God ordered the world with 10 commandments, the FSA thought it would take 11 Principles and, perhaps in a statement of its omnipotence, the PRA has taken on the challenge with just 9 "Fundamental Rules".
Buried deep in a PRA consultation paper issued last month was a proposal to replace the PRA's Principles for Business with nine new so-called "Fundamental Rules" (FRs).
Six of these are re-workings of the current PRA Principles (albeit with tweaks). Three however are brand new.
The new name itself is noteworthy. "Fundamental Rule" certainly sounds more important than a mere "Principle". We can only assume the PRA will be pushing ahead with "Fundamental Rule-based" regulation, relying on these to fill in gaps and overrule the interpretation of specific rules as it sees fit.
What's the significance of the new FRs?
- The first (FR 3) states: "A firm must act in a prudent manner"
- The second (FR 8) states "A firm must prepare for resolution so, if the need arises, it can be resolved in an orderly manner with the minimum disruption of critical services"
- The third (FR 9) states: "A firm must not knowingly or recklessly give the PRA information that is false or misleading in a material particular"

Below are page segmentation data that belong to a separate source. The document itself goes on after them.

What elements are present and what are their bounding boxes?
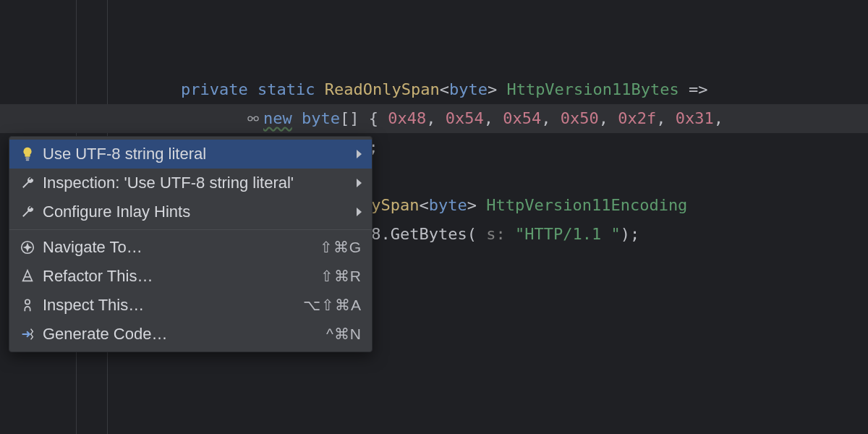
svg-point-2	[248, 116, 252, 121]
code-line-highlighted: new byte[] { 0x48, 0x54, 0x54, 0x50, 0x2…	[0, 104, 868, 133]
menu-item-refactor-this[interactable]: Refactor This… ⇧⌘R	[9, 262, 372, 291]
menu-item-use-utf8[interactable]: Use UTF-8 string literal	[9, 140, 372, 169]
keyword: new	[263, 109, 292, 127]
compass-icon	[20, 239, 35, 255]
svg-point-3	[254, 116, 258, 121]
menu-item-label: Generate Code…	[43, 325, 319, 344]
keyword: private	[181, 80, 248, 98]
menu-item-configure-inlay[interactable]: Configure Inlay Hints	[9, 197, 372, 226]
submenu-arrow-icon	[357, 179, 362, 187]
menu-item-navigate-to[interactable]: Navigate To… ⇧⌘G	[9, 233, 372, 262]
menu-separator	[9, 229, 372, 230]
menu-item-label: Navigate To…	[43, 238, 312, 257]
menu-item-generate-code[interactable]: Generate Code… ^⌘N	[9, 320, 372, 349]
bulb-icon	[20, 146, 35, 162]
shortcut: ^⌘N	[326, 326, 362, 343]
inspect-icon	[20, 297, 35, 313]
shortcut: ⌥⇧⌘A	[303, 297, 362, 314]
menu-item-label: Configure Inlay Hints	[43, 203, 341, 221]
menu-item-label: Use UTF-8 string literal	[43, 145, 341, 163]
shortcut: ⇧⌘G	[320, 239, 362, 256]
svg-point-8	[25, 299, 30, 304]
submenu-arrow-icon	[357, 208, 362, 216]
wrench-icon	[20, 204, 35, 220]
recursion-icon	[246, 106, 260, 121]
submenu-arrow-icon	[357, 150, 362, 158]
type: ReadOnlySpan	[325, 80, 440, 98]
inlay-hint: s:	[477, 225, 515, 243]
menu-item-label: Inspect This…	[43, 296, 296, 315]
intention-menu: Use UTF-8 string literal Inspection: 'Us…	[9, 136, 373, 352]
identifier: HttpVersion11Bytes	[506, 80, 678, 98]
menu-item-inspect-this[interactable]: Inspect This… ⌥⇧⌘A	[9, 291, 372, 320]
cone-icon	[20, 268, 35, 284]
svg-rect-5	[26, 159, 30, 161]
menu-item-inspection[interactable]: Inspection: 'Use UTF-8 string literal'	[9, 169, 372, 197]
keyword: static	[258, 80, 315, 98]
code-line: private static ReadOnlySpan<byte> HttpVe…	[0, 75, 868, 104]
menu-item-label: Refactor This…	[43, 267, 313, 286]
wrench-icon	[20, 175, 35, 191]
generate-icon	[20, 326, 35, 342]
menu-item-label: Inspection: 'Use UTF-8 string literal'	[43, 174, 341, 192]
shortcut: ⇧⌘R	[320, 268, 362, 285]
svg-rect-4	[25, 158, 30, 159]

The first in particular is eye-catching. In the accompanying text, the PRA acknowledges this FR has a greater potential to direct firm behaviour and so could possibly limit competition, for example "where a firm wishes to engage in operative but risky financial products or where a firm wishes to compete where aggressively to gain market share". In such instances it is the PRA's view that compliance with FR 3 will discourage irresponsible behaviour rather than prevent sensible competitive conduct. This is a moot point. To cynical eyes, this could be read as (and used as a weapon to enforce) a requirement for a firm to act in a risk averse fashion. It is certainly the nearest that we have seen to this from the PRA and seems to work hand in hand with the FCA's new product intervention powers.
The second new FR is also going to raise some interesting arguments as to the manner in which a firm may go about resolution proceedings. What are these critical services, and to what extent will a firm's options be reduced by the requirement to ensure a "minimum disruption" thereto? How will this interplay with insolvency law and a director's duties to shareholders.
The third new FR is effectively copied across from the requirement at s.398 of FSMA. However it has a slightly wider effect given that it does not necessarily relate to compliance with a regulatory requirement.
It is also noteworthy that the draft handbook text supplied with the CP does not include any of the more descriptive material around the purpose of the FRs, or the consequences of breach. Will this allow the PRA a greater flexibility to apply them as they wish?
All of these questions and more may be put to the PRA before the window for consultation closes on 14 March 2014.